There are routes within endometriosis that are a lot worse. So I do feel that, you know, the average diagnosis time for women can be seven to eight years mine was three. I’ve had some parts of my journey that were not as difficult as others but I really needed that relief. I was just so incredibly unhappy with the answers I had received before. So I I was highly motivated to find a way that actually solved the problems that just that sat well with me. And pregnancy was not going to work. And I knew that not taking a real systematic and holistic approach to dietary changes or lifestyle changes or just my overall health wasn’t working. So I pulled upon those low points to pursue another option. I did not want to consider surgery again, six months after. I mean, it really hurt to think about that. It hurt, emotionally, hurt physically. I was just not wanting to do that again to my body and to myself so. I was at a place of desperation. And exasperation, I don’t know, if I came into the program or looking at making these changes with the thought that I had finally, you know, arrived to the solution.
I definitely felt skeptical from a sense that I had been skeptical my entire experience with endometriosis or that I had to be, you know, that I really had to lower my expectations, which is kind of what I feel like women generally with their health, I would say especially endometriosis, but are kind of conditioned to do over time is to live with pain, and to tolerate things that don’t work. And so I had a little bit of that mentality going in with the sincere hope that it would, but with really low expectations that it could.
So I I just felt like I needed to explore every avenue to avoid undergoing surgery or getting to the point where I would actually consider pregnancy as a form of treatment so I really wanted to it I wanted to explore healing myself from the inside out. I had felt previously that a lot of my approaches or the approaches that I had been prescribed by different doctors was all about outside in. Let’s prescribe you you know an antibiotic, let’s go a surgical route. Never did I feel like people could tell me what was going on inside, what was causing these issues. It was all about treating the symptoms and so I was really intrigued by your approach of let’s get to the Fundamental healing that is needed within and an explore that. And that’s what I felt like I needed the external outside in approaches weren’t working and so that drove me and really intrigued me with the program and I wanted to give that a shot. I want to give myself that shot on that approach.

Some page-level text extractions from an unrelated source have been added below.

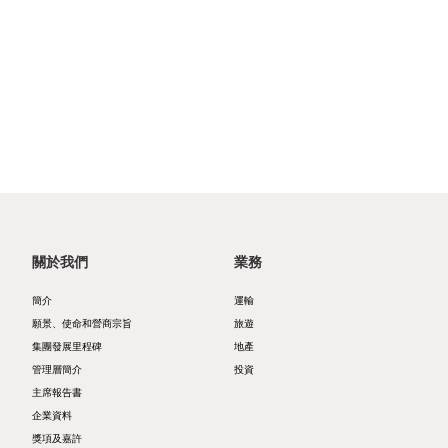
我們
酒
展
動
和營
概
店
聯絡
態
商宗
我們
覽
文
旨
概
化
新
集
監
覽
與
聞
團
管
公
消
稿
可
發
披
告
閑
持
展
露
關於我們
業務
零
續
里
財
售
簡介
運輸
發
程
務
願景、使命和營商宗旨
旅遊
展
集團發展里程碑
地產
碑
報
地
管理層簡介
投資
管
管
告
主席報告書
產
企業資料
理
理
公
物
獎項及嘉許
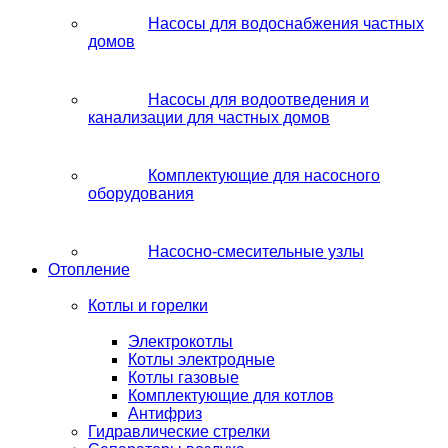
Насосы для водоснабжения частных
домов
Насосы для водоотведения и
канализации для частных домов
Комплектующие для насосного
оборудования
Насосно-смесительные узлы
Отопление
Котлы и горелки
Электрокотлы
Котлы электродные
Котлы газовые
Комплектующие для котлов
Антифриз
Гидравлические стрелки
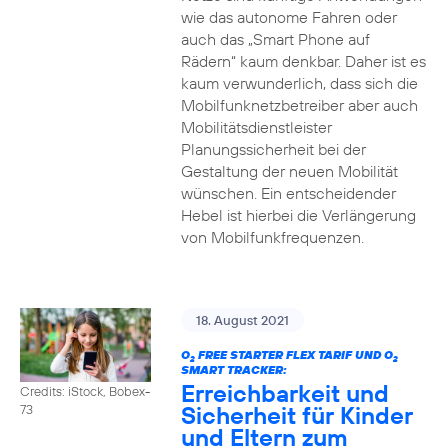
wie das autonome Fahren oder
auch das „Smart Phone auf
Rädern“ kaum denkbar. Daher ist es
kaum verwunderlich, dass sich die
Mobilfunknetzbetreiber aber auch
Mobilitätsdienstleister
Planungssicherheit bei der
Gestaltung der neuen Mobilität
wünschen. Ein entscheidender
Hebel ist hierbei die Verlängerung
von Mobilfunkfrequenzen.
18. August 2021
O
FREE STARTER FLEX TARIF UND O
2
2
SMART TRACKER:
Erreichbarkeit und
Credits: iStock, Bobex-
Sicherheit für Kinder
73
und Eltern zum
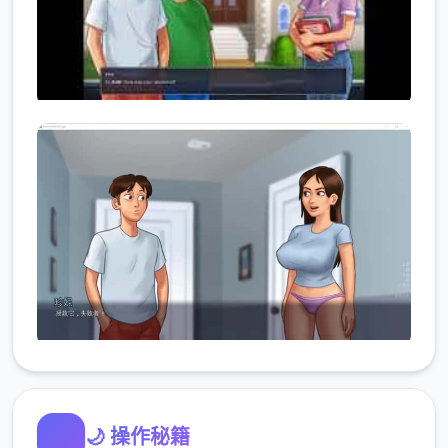
🌙 操作秘籍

So yeah, the feelings I had about it, though were a bit fearful. I was coming from a place though, where I felt like so much of what I had done had not worked. And so I totally understand that mentality and that perspective. It can be one of fear because you feel like you had done everything you have checked into a hospital to have a surgery and you’ve met with strangers and had to be poked and prodded and examined examined so many times that you don’t really have a ton of energy left. So that was the point that I was at. I think people could definitely come at it from a place of being highly motivated to to finally get somewhere that that feels right. But I felt like I wanted to take that approach, but I was definitely hurting. I definitely had fear. I definitely had skepticism. But I felt like this was something I had to pursue because I had pretty much exhausted my other avenues.
Sara K 33:14
Yeah, and this is this true, you know, I think a lot of people feel like they have to be 100% ready 100% you know, whatever, in order to take these types of action steps but I always say the pain of staying where you are, is greater than kind of the fear that you have of taking those steps. That’s when you know it’s time to change. And that’s the case where you kind of know that even if you don’t necessarily feel ready, you’re at least willing to try.

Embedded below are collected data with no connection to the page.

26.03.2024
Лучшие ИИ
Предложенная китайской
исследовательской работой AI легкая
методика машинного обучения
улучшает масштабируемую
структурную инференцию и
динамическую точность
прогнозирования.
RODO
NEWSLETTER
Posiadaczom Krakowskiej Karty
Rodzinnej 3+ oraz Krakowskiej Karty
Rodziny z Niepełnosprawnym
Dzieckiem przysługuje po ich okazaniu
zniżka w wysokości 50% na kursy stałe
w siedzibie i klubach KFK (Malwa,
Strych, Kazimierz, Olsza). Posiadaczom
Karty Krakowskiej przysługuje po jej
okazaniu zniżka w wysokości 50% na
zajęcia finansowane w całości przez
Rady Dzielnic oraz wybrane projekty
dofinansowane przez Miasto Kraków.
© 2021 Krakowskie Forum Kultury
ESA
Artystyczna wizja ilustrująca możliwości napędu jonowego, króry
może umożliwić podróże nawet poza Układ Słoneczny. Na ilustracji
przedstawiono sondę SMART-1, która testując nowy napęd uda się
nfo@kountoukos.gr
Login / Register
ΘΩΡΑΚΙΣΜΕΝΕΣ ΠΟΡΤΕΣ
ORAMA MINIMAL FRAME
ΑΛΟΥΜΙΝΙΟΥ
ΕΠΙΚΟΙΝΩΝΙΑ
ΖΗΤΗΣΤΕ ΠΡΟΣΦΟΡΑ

So maybe briefly talk about just kind of your experience going through the program, like, you know, what, how do you feel it was maybe different than what you’ve tried so far? What do you think are helped it be a success for you?

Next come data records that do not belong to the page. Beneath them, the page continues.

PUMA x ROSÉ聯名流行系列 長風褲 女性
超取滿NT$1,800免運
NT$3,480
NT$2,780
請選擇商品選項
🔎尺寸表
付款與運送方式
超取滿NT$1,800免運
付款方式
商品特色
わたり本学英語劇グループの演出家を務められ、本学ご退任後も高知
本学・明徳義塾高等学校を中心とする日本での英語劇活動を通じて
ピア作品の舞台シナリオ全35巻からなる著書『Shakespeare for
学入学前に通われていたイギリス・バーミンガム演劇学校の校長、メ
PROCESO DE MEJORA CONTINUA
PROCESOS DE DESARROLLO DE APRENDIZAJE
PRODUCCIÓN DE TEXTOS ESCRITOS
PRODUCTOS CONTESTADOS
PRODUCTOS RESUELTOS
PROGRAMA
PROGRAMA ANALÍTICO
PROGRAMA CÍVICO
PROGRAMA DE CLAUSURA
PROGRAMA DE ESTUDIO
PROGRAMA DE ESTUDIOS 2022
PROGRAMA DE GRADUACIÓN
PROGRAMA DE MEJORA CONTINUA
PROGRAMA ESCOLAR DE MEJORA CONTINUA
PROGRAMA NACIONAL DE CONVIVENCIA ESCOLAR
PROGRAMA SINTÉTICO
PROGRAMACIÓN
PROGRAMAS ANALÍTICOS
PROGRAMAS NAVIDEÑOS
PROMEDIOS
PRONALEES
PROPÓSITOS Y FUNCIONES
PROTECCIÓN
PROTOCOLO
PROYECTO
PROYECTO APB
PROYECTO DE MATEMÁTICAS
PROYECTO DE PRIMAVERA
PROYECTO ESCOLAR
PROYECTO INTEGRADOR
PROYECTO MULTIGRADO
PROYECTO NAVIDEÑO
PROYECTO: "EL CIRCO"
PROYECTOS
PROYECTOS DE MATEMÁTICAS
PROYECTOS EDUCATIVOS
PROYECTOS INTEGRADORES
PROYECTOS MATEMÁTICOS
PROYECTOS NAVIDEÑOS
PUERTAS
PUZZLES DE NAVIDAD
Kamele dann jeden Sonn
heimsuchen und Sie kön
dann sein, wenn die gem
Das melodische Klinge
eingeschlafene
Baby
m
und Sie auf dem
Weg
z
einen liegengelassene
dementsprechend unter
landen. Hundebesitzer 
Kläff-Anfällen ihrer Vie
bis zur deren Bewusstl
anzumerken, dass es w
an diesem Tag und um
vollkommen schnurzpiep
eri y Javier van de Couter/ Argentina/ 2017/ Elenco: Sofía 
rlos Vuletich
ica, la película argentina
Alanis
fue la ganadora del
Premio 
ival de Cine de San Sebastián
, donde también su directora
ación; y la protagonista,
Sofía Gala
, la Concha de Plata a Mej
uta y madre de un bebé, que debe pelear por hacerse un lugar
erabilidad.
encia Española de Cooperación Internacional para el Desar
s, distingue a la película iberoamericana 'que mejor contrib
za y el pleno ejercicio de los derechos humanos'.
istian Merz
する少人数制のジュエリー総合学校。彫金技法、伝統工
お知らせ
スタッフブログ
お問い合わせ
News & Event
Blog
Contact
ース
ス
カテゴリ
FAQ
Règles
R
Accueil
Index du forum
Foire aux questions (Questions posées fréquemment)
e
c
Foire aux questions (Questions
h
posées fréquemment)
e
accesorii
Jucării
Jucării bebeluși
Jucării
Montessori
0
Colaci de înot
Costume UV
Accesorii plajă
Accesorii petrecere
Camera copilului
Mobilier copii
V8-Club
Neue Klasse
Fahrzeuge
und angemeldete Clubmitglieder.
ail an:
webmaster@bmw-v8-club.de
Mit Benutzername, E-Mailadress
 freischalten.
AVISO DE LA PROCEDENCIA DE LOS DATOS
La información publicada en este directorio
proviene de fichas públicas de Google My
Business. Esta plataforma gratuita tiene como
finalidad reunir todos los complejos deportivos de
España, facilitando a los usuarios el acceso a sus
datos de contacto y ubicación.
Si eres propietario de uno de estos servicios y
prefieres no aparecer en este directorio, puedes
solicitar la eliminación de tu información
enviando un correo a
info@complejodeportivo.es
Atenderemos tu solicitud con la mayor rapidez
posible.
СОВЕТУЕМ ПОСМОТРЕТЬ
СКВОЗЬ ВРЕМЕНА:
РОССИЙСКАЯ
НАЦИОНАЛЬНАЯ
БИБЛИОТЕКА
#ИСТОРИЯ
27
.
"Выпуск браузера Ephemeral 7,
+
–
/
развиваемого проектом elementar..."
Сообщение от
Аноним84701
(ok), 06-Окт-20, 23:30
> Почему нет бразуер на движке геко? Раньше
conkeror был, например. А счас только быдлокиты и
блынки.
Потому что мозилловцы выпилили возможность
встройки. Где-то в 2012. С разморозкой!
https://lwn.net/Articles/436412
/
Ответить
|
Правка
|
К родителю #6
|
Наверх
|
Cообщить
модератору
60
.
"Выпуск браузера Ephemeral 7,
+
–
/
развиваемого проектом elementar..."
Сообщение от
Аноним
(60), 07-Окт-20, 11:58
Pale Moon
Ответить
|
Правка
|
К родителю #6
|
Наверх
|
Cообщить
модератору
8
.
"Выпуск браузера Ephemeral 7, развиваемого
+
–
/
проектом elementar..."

Yeah. So going through the program. I mean, it took a lot for me to view myself in a different way. I feel I was definitely conditioned in my life, and especially in the first few years of trying to understand what was wrong with me and what endometriosis was, to not accept this type of approach.
So I think I had a little bit of resistance within me to view myself differently, to give myself more compassion, to give myself time. I think time was a really interesting thing for me. I think I expressed and felt after going through my protocols that I don’t know if I was progressing, I was concerned about that. But I think it was a really long mental shift that I needed to make, that this was not going to resolve my issues in six weeks.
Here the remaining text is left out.